Le repas est éminemment constitutif de la culture française et judéo-chrétienne. Inutile que je rappelle la cène inaugurale de cette longue histoire, où le fils de Dieu devient consommable (« ceci est ma chair, ceci est mon sang »).
Depuis lors, l’ensemble de notre culture est marquée par l’ingestion : repas d’amis, de famille, d’affaires, de fête, de mariage, d’enterrement, de baptême, de naissance ; le repas marque tous les rites culturels qui sont le fondement de notre société. Une société devenue hyper-consommatrice, consumériste, à telle enseigne que la lutte contre l’obésité a remplacé la lutte contre la famine au rang des priorités de la santé publique. C’est à dire que dans le même temps que les ventres et les assiettes se remplissaient, le moyen devenait une fin, et la nourriture-énergie devenait une nourriture en soi, la consommation un mode de vie. Dès lors, plus rien à dire de consistant au-dessus des assiettes autre que de discuter de leur contenu.

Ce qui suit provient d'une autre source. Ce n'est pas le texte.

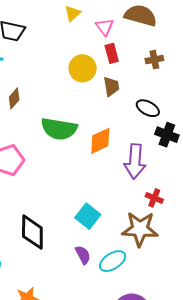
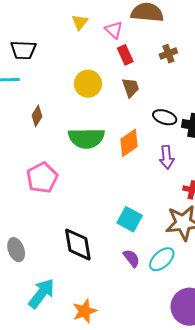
yellow circle: (83, 68) -> (88, 84), moved
black ellipse: (148, 108) -> (165, 117), moved
purple arrow: (135, 161) -> (167, 157), size x0.7

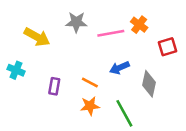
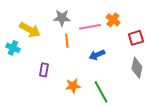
cyan cross: (16, 70) -> (13, 48), moved
orange line: (90, 82) -> (67, 41), moved, turned 56
gray diamond: (149, 84) -> (137, 68), moved

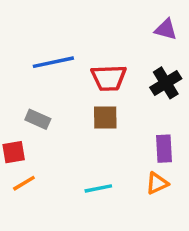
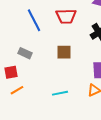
blue line: (53, 62) -> (34, 20), turned 75
red trapezoid: (109, 78) -> (66, 16), moved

Mon travail a consisté à vider les assiettes, pour imaginer ce qui ressortirait de ces conversations déjeunatoires, de ces rites ponctués par le repas, en partant de leur origine (la cène) jusqu’à des scènes très actuelles de vie quotidiennes. Intitulée ironiquement à couverts, la série dépasse le seul champ de la nourriture pour aborder tout ce qui est ingérable : anxiolytiques, philosophie, vaccins, sms, conversations, silence. Pour dire le vide au- dessus de repas trop riches, je vide les assiettes.
Pour inaugurer ce travail, j’ai réalisé une série de clichés de moi-même reprenant le code adopté par chaque toile de la série : fond damier noir et blanc et table rouge, comme si réfléchissant moi-même sur le sujet je ne trouvais rien d’autre à en dire que de me mettre en situation en train d’y réfléchir. Une mise en abîme qui dit l’impossible de dépasser sa propre culture. Je suis moi-même le produit d’une assiette vide.